MIH Medialab at SU shows off new, modern office space
A space created by an industry partner who believes in the potential of creative young people to change the world.
This is how Prof Gert-Jan van Rooyen, one of the directors of the MIH Laboratory (Medialab) at Stellenbosch University, described this initiative’s new, purpose-designed and innovative office space at the opening ceremony on Thursday, 4 October.
The MIH Medialab is an initiative of media giant Naspers, and more specifically MIH, the company’s broadcast and internet technology division. The research group was created in 2008 thanks to generous funding by Naspers and MIH. The team’s size has increased substantially – they started with four pioneers in 2008 and increased to 32 postgraduate students this year – and this has forced the team to acquire an alternative work space.

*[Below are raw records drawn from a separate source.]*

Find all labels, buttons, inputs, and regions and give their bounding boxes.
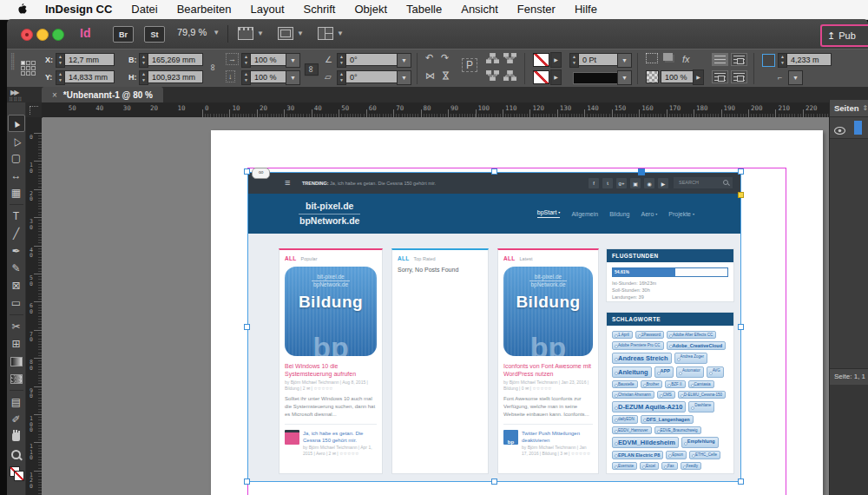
screen-mode-button[interactable]: ▼ xyxy=(278,27,304,40)
stroke-weight-field[interactable]: 0 Pt xyxy=(578,53,618,66)
tag-link[interactable]: Excel xyxy=(640,462,659,470)
handle-top-left[interactable] xyxy=(244,168,250,175)
select-next-object-icon[interactable] xyxy=(503,70,516,81)
minimize-window-button[interactable] xyxy=(36,29,49,41)
menu-objekt[interactable]: Objekt xyxy=(345,0,397,19)
stroke-type-preview[interactable] xyxy=(573,72,620,84)
tag-link[interactable]: EDVE_Braunschweig xyxy=(654,426,701,434)
tag-link[interactable]: Brother xyxy=(641,380,663,388)
direct-selection-tool[interactable]: △ xyxy=(8,132,25,149)
tag-link[interactable]: 1Password xyxy=(635,331,664,339)
placed-image-frame[interactable]: ≡ TRENDING: Ja, ich habe es getan. Die C… xyxy=(247,172,741,482)
handle-bottom-middle[interactable] xyxy=(491,478,497,485)
document-tab[interactable]: × *Unbenannt-1 @ 80 % xyxy=(42,87,163,102)
tag-link[interactable]: dailyEDN xyxy=(612,415,638,424)
tag-link[interactable]: Feedly xyxy=(681,462,702,470)
rss-icon[interactable]: ◉ xyxy=(644,178,654,188)
tag-link[interactable]: Epson xyxy=(666,451,687,459)
select-content-badge[interactable]: P xyxy=(462,58,477,72)
select-container-icon[interactable] xyxy=(486,53,499,63)
tag-link[interactable]: Andreas Streich xyxy=(612,353,672,364)
y-field[interactable]: 14,833 mm xyxy=(64,70,115,83)
tag-link[interactable]: Fax xyxy=(661,462,678,470)
horizontal-ruler[interactable]: 5040302010010203040506070809010011012013… xyxy=(42,102,829,117)
menu-tabelle[interactable]: Tabelle xyxy=(397,0,451,19)
expand-panels-icon[interactable]: ▶▶ xyxy=(10,89,17,96)
nav-item-projekte[interactable]: Projekte▾ xyxy=(668,211,694,217)
tag-link[interactable]: CMS xyxy=(657,391,675,399)
tag-link[interactable]: BZF II xyxy=(665,380,685,388)
menu-layout[interactable]: Layout xyxy=(241,0,294,19)
flip-vertical-icon[interactable]: ⋈ xyxy=(441,71,451,81)
selection-tool[interactable]: ▲ xyxy=(8,115,25,132)
tag-link[interactable]: Andrea Zoger xyxy=(674,353,708,364)
facebook-icon[interactable]: f xyxy=(589,178,599,188)
tag-link[interactable]: D-ELWU_Cessna-150 xyxy=(678,391,726,399)
wrap-object-shape-button[interactable] xyxy=(712,70,728,83)
handle-middle-left[interactable] xyxy=(244,324,250,330)
gallery-icon[interactable]: ▣ xyxy=(630,178,641,188)
tag-link[interactable]: Evernote xyxy=(612,462,637,470)
stroke-type-dropdown[interactable]: ▼ xyxy=(617,70,632,85)
corner-radius-field[interactable]: 4,233 m xyxy=(786,53,832,66)
menu-indesign-cc[interactable]: InDesign CC xyxy=(36,0,122,19)
free-transform-tool[interactable]: ⊞ xyxy=(8,335,25,353)
x-field[interactable]: 12,7 mm xyxy=(64,53,115,66)
constrain-dimensions-icon[interactable]: ∞ xyxy=(208,64,219,71)
tag-link[interactable]: Adobe Premiere Pro CC xyxy=(612,341,664,350)
menu-datei[interactable]: Datei xyxy=(122,0,167,19)
close-tab-icon[interactable]: × xyxy=(52,90,57,100)
stroke-weight-dropdown[interactable]: ▼ xyxy=(617,53,632,68)
nav-item-aero[interactable]: Aero▾ xyxy=(641,211,657,217)
arrange-documents-button[interactable]: ▼ xyxy=(318,27,344,40)
youtube-icon[interactable]: ▶ xyxy=(658,178,668,188)
content-collector-tool[interactable]: ▦ xyxy=(8,184,25,201)
handle-bottom-right[interactable] xyxy=(738,478,744,485)
tag-link[interactable]: AVG xyxy=(707,366,724,378)
handle-top-right[interactable] xyxy=(738,168,744,175)
tag-link[interactable]: EDDV_Hannover xyxy=(612,426,652,434)
window-titlebar[interactable]: Id Br St 79,9 % ▼ ▼ ▼ ▼ ↥ Pub xyxy=(7,19,868,50)
wrap-bounding-box-button[interactable] xyxy=(731,53,747,66)
close-window-button[interactable] xyxy=(21,29,33,41)
pen-tool[interactable]: ✒ xyxy=(8,242,25,260)
hand-tool[interactable] xyxy=(8,428,25,446)
zoom-level-dropdown[interactable]: 79,9 % ▼ xyxy=(177,27,220,37)
apple-menu-icon[interactable] xyxy=(16,3,27,16)
live-corner-handle[interactable] xyxy=(738,192,744,198)
nav-item-allgemein[interactable]: Allgemein xyxy=(571,211,598,217)
eye-icon[interactable] xyxy=(834,122,845,138)
menu-fenster[interactable]: Fenster xyxy=(508,0,565,19)
scale-x-field[interactable]: 100 % xyxy=(250,53,286,66)
wrap-none-button[interactable] xyxy=(712,53,728,66)
tag-link[interactable]: ETHC_Celle xyxy=(689,451,720,459)
stroke-dropdown[interactable]: ▶ xyxy=(550,69,562,85)
handle-top-middle[interactable] xyxy=(491,168,497,175)
corner-options-icon[interactable] xyxy=(646,53,658,63)
width-field[interactable]: 165,269 mm xyxy=(148,53,203,66)
nav-item-bpstart[interactable]: bpStart▾ xyxy=(537,209,561,218)
reference-point-proxy[interactable] xyxy=(21,61,36,76)
view-options-button[interactable]: ▼ xyxy=(238,27,264,40)
tag-link[interactable]: Adobe After Effects CC xyxy=(667,331,716,339)
menu-bearbeiten[interactable]: Bearbeiten xyxy=(168,0,241,19)
opacity-dropdown[interactable]: ▶ xyxy=(693,69,704,85)
linked-image-badge[interactable]: ∞ xyxy=(252,168,270,179)
tag-link[interactable]: DFS_Langenhagen xyxy=(641,415,694,424)
scale-y-dropdown[interactable]: ▼ xyxy=(286,70,300,85)
handle-content-top[interactable] xyxy=(638,168,645,175)
frame-fitting-icon[interactable] xyxy=(762,54,775,67)
master-page-row[interactable] xyxy=(830,117,868,139)
handle-middle-right[interactable] xyxy=(738,324,744,330)
shear-field[interactable]: 0° xyxy=(345,70,398,83)
height-field[interactable]: 100,923 mm xyxy=(148,70,203,83)
page-tool[interactable]: ▢ xyxy=(8,149,25,167)
handle-bottom-left[interactable] xyxy=(244,478,250,485)
tag-link[interactable]: 1.April xyxy=(612,331,633,339)
page-thumbnail[interactable] xyxy=(854,121,862,135)
tag-link[interactable]: APP xyxy=(654,366,674,378)
type-tool[interactable]: T xyxy=(8,208,25,225)
menu-schrift[interactable]: Schrift xyxy=(294,0,345,19)
ruler-origin-box[interactable] xyxy=(26,102,43,118)
googleplus-icon[interactable]: g+ xyxy=(616,178,627,188)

The Medialab is a multi-disciplinary research environment where post-graduate students from various technical and non-technical disciplines work together on the technologies and applications through which the internet, computer and mobile technology change our world.

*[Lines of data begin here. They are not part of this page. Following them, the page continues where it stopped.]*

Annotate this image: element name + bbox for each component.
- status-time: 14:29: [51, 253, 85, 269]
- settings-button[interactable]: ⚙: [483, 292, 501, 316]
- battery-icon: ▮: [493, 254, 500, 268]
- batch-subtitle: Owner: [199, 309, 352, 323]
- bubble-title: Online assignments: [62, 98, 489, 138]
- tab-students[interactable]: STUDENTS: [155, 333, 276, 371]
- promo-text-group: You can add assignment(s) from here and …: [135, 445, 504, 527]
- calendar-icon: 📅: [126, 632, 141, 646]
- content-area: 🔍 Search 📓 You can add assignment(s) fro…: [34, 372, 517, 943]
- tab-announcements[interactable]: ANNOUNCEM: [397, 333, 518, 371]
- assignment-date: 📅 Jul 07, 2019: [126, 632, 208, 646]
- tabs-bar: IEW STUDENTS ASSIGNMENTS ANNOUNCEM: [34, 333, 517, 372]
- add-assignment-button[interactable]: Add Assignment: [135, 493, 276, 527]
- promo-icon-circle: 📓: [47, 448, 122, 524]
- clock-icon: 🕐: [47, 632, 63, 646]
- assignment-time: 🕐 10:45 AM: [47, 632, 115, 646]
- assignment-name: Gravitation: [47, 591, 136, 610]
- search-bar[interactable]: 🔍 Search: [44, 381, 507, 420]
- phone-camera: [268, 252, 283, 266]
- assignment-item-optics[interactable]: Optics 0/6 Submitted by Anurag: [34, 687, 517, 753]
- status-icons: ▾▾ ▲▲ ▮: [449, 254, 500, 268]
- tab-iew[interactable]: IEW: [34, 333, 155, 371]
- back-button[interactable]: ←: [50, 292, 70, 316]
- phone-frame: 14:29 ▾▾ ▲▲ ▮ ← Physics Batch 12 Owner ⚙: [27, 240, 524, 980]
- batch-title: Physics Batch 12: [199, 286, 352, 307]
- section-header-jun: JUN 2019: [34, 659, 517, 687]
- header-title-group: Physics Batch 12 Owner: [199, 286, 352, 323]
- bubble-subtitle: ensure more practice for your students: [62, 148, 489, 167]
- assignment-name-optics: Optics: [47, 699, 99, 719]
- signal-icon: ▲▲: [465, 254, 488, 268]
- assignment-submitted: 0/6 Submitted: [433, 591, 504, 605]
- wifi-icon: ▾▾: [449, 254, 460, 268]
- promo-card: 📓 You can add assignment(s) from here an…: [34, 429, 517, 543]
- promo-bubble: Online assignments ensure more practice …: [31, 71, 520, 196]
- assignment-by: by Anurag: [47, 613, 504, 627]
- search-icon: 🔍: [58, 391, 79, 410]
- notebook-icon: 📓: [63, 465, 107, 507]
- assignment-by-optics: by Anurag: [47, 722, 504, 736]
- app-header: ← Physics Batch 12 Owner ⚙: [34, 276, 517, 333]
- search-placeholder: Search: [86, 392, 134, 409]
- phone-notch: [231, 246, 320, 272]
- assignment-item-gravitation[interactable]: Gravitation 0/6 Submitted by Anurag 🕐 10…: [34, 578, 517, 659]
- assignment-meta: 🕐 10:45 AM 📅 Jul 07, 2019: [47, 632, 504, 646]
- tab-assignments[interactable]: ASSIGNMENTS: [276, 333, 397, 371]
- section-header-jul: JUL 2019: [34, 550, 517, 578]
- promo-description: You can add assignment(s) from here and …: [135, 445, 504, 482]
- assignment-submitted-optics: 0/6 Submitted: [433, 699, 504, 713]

The Stellenbosch firm Visser Kapperer de Bruyn, who also designed the JS Gericke Library’s new study and research areas, designed a laboratory ideal for the type of research and innovation where constant interaction between diverse researchers is very important, according to Van Rooyen. The open-plan office boasts impressive computer screens, an area for relaxing with colourful couches and a foosball table, and a well-equipped kitchen with special dustbins for recycling.

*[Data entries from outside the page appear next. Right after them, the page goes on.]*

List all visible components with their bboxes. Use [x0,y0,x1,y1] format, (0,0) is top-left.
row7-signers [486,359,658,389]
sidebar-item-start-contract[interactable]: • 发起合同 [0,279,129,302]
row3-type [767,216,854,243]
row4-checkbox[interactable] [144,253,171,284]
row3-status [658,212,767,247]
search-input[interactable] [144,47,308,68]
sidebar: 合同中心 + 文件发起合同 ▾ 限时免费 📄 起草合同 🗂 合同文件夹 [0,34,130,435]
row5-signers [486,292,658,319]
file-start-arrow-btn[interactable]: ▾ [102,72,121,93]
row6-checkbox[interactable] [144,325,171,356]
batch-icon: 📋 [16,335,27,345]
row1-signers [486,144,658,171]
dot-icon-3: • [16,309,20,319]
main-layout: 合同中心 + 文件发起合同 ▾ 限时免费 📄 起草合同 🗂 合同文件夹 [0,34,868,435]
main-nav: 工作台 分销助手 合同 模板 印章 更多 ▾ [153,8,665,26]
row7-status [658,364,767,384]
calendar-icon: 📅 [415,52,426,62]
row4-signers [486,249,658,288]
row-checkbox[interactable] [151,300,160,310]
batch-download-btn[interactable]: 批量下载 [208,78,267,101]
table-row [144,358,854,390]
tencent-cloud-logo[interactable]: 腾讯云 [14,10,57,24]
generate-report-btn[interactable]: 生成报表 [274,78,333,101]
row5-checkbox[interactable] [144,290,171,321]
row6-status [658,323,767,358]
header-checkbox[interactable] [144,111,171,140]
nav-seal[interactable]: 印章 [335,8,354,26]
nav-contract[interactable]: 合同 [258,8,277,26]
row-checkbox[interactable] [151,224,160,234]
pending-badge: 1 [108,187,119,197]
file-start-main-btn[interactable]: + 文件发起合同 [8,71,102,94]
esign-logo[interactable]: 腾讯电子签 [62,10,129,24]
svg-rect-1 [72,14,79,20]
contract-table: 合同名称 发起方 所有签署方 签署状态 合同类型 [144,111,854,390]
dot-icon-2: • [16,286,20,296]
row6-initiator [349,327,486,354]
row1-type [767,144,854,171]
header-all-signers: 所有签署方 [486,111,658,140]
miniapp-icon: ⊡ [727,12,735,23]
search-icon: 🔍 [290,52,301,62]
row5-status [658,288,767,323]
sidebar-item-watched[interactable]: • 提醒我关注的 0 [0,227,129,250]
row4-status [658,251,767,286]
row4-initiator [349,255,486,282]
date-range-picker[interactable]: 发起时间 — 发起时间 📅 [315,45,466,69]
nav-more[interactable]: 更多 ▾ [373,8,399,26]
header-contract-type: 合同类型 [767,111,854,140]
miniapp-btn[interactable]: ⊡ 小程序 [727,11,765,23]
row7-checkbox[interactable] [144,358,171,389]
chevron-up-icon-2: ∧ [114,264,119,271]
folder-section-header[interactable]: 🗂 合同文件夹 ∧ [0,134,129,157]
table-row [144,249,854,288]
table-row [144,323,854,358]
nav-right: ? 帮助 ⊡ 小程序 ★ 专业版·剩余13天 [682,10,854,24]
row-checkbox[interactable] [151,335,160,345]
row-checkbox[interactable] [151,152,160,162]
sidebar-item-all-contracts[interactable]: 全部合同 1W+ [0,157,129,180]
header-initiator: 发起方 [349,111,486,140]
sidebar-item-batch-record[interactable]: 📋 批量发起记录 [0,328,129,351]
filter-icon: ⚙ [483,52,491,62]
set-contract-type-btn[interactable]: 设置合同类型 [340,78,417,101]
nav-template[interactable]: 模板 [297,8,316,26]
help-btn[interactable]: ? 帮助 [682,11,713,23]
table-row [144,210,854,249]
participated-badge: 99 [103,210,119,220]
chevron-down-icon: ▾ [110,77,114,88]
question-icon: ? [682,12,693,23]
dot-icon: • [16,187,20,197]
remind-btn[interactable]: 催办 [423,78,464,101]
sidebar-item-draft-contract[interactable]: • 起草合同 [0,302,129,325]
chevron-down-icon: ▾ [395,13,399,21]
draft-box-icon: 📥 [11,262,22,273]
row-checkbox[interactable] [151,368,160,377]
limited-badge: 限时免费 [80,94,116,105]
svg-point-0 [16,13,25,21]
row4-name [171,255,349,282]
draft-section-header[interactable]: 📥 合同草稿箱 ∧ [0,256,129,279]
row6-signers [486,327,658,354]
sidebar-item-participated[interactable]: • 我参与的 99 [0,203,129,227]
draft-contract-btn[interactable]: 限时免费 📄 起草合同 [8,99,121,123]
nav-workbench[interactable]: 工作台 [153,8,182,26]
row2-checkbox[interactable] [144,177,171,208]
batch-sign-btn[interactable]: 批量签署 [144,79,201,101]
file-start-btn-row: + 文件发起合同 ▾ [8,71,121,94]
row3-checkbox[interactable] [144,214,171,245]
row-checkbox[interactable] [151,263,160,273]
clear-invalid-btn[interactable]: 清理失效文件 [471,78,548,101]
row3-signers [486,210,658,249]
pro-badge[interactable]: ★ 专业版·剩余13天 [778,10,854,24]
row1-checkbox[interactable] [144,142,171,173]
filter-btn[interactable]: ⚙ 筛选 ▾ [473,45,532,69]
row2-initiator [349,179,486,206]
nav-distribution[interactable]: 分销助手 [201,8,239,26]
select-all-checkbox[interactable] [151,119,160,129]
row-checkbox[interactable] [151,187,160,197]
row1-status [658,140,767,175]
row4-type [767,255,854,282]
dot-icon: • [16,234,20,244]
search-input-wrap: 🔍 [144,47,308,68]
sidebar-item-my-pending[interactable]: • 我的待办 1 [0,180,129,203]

Most of the vertical surfaces – walls, windows and glass partitions – are movable, and the crow-nest of scribbled diagrams and mathematical calculations is evidence that a lot of thinking takes place on them. Because a lot of the laboratory’s research is internet-related, it also boasts a 20MBps Internet connection.
Van Rooyen recalled how, in 2008, Koos Bekker and Antonie Roux of Naspers came up with the idea to “create a breeding ground for the technologies the world needs so desperately”.
“And the tree that was planted then is now bearing fruit,” Van Rooyen added while standing in front of a wall tattoo depicting this ‘tree’ and its fruit.
“I’m a great supporter of the rector’s (Prof Russel Botman) vision of a move from successful research to significant research. It is necessary to bring the academics closer to the industry and the industry closer to the academics.”
Some of the interesting themes the students are working on include: Computers that read and compare newspaper articles, motor vehicles that become data networks, projectors and tablets that enrich the world around you with data, artificial intelligence for computer games and a social media barometer for democracy.
The Medialab is a popular destination for students and the directors have received a record number of applications from students who want to be part of the project next year.
Tribute was also paid to Antonie Roux, former CEO of MIH Internet and patron of the project. Roux passed away earlier this year and Van Rooyen said it was very said that he (Roux) never saw the final product. A plaque was put up at the entrance of the Medialab to give credit to the part Naspers, and especially Roux, played in setting up this area.